SAĞLIK

Bahar depresyonu kadınlarda daha sık görülüyor

Psikolog Dilara Dalyan, mevsim geçişlerinde artan “bahar depresyonu”nun yalnızca keyifsizlik değil, profesyonel destek gerektiren bir tabloya dönüşebileceğini belirtti. Dalyan, hormonal değişimlerin etkisiyle bu durumun kadınlarda daha yaygın olduğunu söyledi.

Abone Ol

İlkbaharın gelişi kimileri için yenilenme ve enerji anlamına gelirken, bazı kişilerde yorgunluk, umutsuzluk ve motivasyon kaybı gibi belirtilerle kendini gösteren “bahar depresyonu”nu beraberinde getiriyor. VM Medical Park Florya Hastanesi’nden Psikolog Dilara Dalyan, mevsimsel depresyonun yaşam kalitesini düşürebileceğini belirterek, “Hormonal dalgalanmalar nedeniyle bahar depresyonuna kadınlarda daha sık rastlanır” dedi.

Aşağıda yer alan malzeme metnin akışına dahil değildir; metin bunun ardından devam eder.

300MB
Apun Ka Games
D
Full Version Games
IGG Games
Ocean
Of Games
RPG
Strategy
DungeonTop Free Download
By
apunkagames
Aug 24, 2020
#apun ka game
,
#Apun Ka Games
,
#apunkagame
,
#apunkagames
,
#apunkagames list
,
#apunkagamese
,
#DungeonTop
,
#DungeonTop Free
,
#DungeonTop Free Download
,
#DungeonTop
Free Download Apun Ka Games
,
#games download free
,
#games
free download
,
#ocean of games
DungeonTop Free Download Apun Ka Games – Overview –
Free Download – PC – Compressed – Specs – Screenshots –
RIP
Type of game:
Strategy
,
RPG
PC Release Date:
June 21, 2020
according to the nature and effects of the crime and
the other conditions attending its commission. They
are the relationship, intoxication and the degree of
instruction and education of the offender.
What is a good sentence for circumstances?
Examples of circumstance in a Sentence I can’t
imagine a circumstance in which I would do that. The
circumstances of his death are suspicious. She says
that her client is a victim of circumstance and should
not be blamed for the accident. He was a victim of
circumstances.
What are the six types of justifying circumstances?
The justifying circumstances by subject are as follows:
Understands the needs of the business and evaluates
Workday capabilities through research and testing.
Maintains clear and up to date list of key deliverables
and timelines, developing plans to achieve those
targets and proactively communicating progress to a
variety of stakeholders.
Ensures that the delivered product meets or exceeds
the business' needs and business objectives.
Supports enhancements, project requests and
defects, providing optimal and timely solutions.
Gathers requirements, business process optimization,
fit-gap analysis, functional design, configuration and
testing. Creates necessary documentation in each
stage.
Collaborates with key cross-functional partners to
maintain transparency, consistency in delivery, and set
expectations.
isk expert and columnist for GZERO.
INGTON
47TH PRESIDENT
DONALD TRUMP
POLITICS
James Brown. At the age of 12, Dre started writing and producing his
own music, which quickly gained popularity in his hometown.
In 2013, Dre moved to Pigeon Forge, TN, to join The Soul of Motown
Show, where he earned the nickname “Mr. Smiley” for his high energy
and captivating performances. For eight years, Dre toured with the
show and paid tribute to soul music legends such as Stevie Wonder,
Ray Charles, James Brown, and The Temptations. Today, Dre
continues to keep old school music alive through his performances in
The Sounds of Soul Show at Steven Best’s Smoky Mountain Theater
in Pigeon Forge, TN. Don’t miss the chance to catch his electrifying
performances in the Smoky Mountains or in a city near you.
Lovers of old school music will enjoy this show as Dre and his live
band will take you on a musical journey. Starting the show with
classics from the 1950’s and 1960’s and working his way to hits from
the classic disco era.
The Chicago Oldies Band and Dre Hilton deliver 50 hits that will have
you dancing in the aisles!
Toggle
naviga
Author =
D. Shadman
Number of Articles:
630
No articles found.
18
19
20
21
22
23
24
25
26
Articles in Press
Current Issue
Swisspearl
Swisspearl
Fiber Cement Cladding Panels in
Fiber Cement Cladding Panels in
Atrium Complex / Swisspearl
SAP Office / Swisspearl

Biyolojik saat değişime ayak uyduramıyor

Mevsim geçişlerinde vücudun biyolojik dengesinin zorlandığını vurgulayan Dalyan, “Gün ışığı süresinin artması, hava sıcaklıklarının yükselmesi ve çevresel uyarıcıların değişmesi, sirkadiyen ritmi etkileyebilir. Bu durum melatonin ve serotonin dengesinde bozulmaya yol açarak ruh halini olumsuz etkiler” dedi.

Risk grupları ve belirtiler

Psikolog Dalyan, bahar depresyonunun özellikle 5 yaş altı çocuklar, 16–21 yaş arası gençler ve 65 yaş üstü bireylerde daha sık görüldüğünü belirtti. Ayrıca genetik yatkınlık, stres, yalnızlık ve hormonal değişimlerin de riski artırdığını ifade etti.

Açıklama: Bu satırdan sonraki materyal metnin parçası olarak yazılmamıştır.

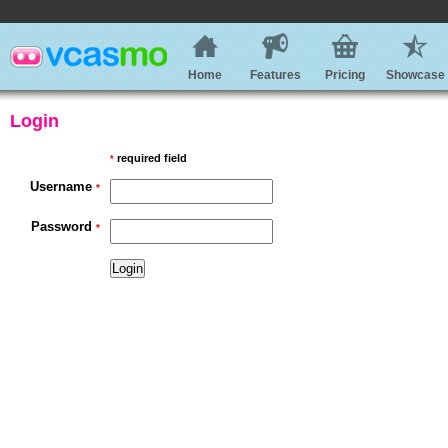
Home
Features
Pricing
Showcase
Login
required field
*
Username
*
Password
*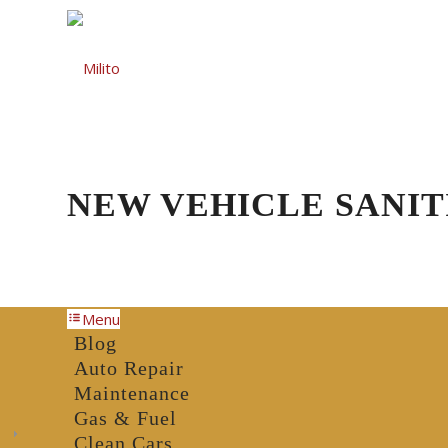
Auto Repair
Gas St
NEW VEHICLE SANIT
Menu
Blog
Auto Repair
Maintenance
Gas & Fuel
Clean Cars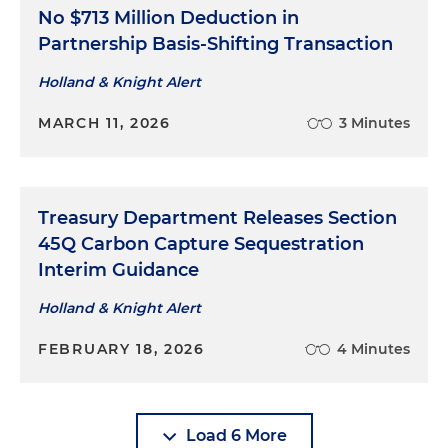
No $713 Million Deduction in
Partnership Basis-Shifting Transaction
Holland & Knight Alert
MARCH 11, 2026
3 Minutes
Treasury Department Releases Section
45Q Carbon Capture Sequestration
Interim Guidance
Holland & Knight Alert
FEBRUARY 18, 2026
4 Minutes
Load 6 More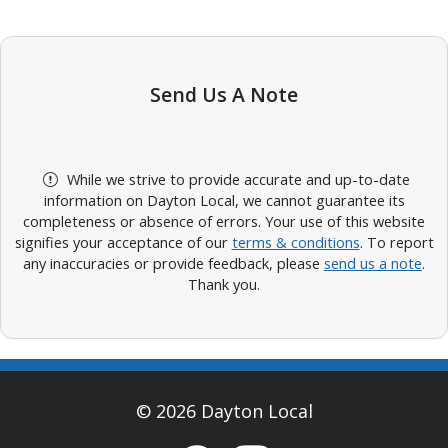
Send Us A Note
While we strive to provide accurate and up-to-date
information on Dayton Local, we cannot guarantee its
completeness or absence of errors. Your use of this website
signifies your acceptance of our
terms & conditions
. To report
any inaccuracies or provide feedback, please
send us a note
.
Thank you.
© 2026 Dayton Local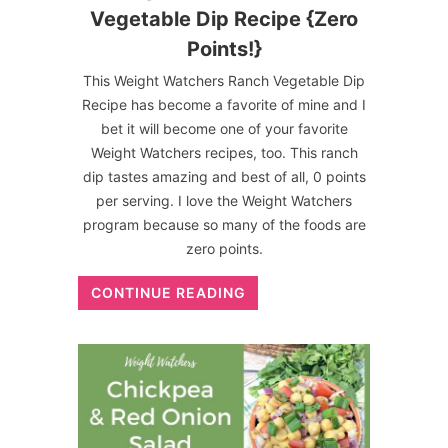
Vegetable Dip Recipe {Zero
Points!}
This Weight Watchers Ranch Vegetable Dip
Recipe has become a favorite of mine and I
bet it will become one of your favorite
Weight Watchers recipes, too. This ranch
dip tastes amazing and best of all, 0 points
per serving. I love the Weight Watchers
program because so many of the foods are
zero points.
CONTINUE READING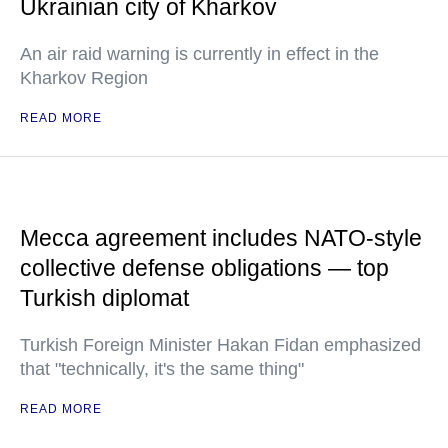
Ukrainian city of Kharkov
An air raid warning is currently in effect in the
Kharkov Region
READ MORE
Mecca agreement includes NATO-style
collective defense obligations — top
Turkish diplomat
Turkish Foreign Minister Hakan Fidan emphasized
that "technically, it's the same thing"
READ MORE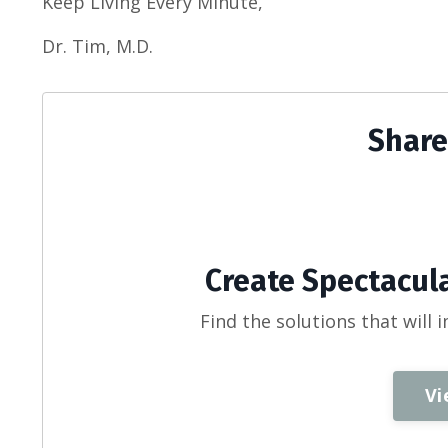
Keep Living Every Minute,
Dr. Tim, M.D.
Share
Create Spectacula
Find the solutions that will 
Vi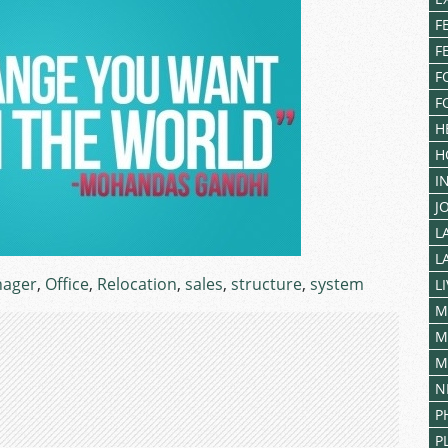
F
F
F
F
H
H
I
J
L
L
ager
,
Office
,
Relocation
,
sales
,
structure
,
system
L
M
M
M
N
P
P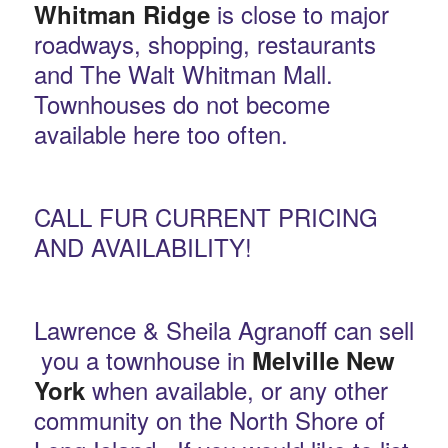
is close to major
Whitman Ridge
roadways, shopping, restaurants
and The Walt Whitman Mall.
Townhouses do not become
available here too often.
CALL FUR CURRENT PRICING
AND AVAILABILITY!
Lawrence & Sheila Agranoff can sell
you a townhouse in
Melville New
when available, or any other
York
community on the North Shore of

Belirtiler arasında mutsuzluk, motivasyon kaybı, halsizlik, uyku düzensizliği, iştah değişiklikleri ve sosyal geri çekilme yer alıyor. Dalyan, “Bu belirtiler iki haftadan uzun sürüyorsa ve kişinin işlevselliğini etkiliyorsa, profesyonel destek şarttır” dedi.

Erken müdahale büyük fark yaratıyor

Bahar depresyonunun yalnızca ruh halini değil, iş ve sosyal yaşamı da olumsuz etkilediğini vurgulayan Dalyan, “Motivasyon düşüklüğü, dikkat dağınıklığı ve iletişim zorlukları bireyin çevresiyle bağlarını zedeler. Bu süreçte erken müdahale ve psikolojik destek, hem iyileşmeyi hızlandırır hem de daha ciddi depresif tabloların önüne geçer” diye konuştu.

Psikolog Dalyan son olarak, “Ruh sağlığı da beden sağlığı kadar önemlidir. Duygusal dalgalanmaları fark etmek, anlamak ve gerektiğinde yardım istemekten çekinmemek gerekir” ifadeleriyle uyarısını yineledi.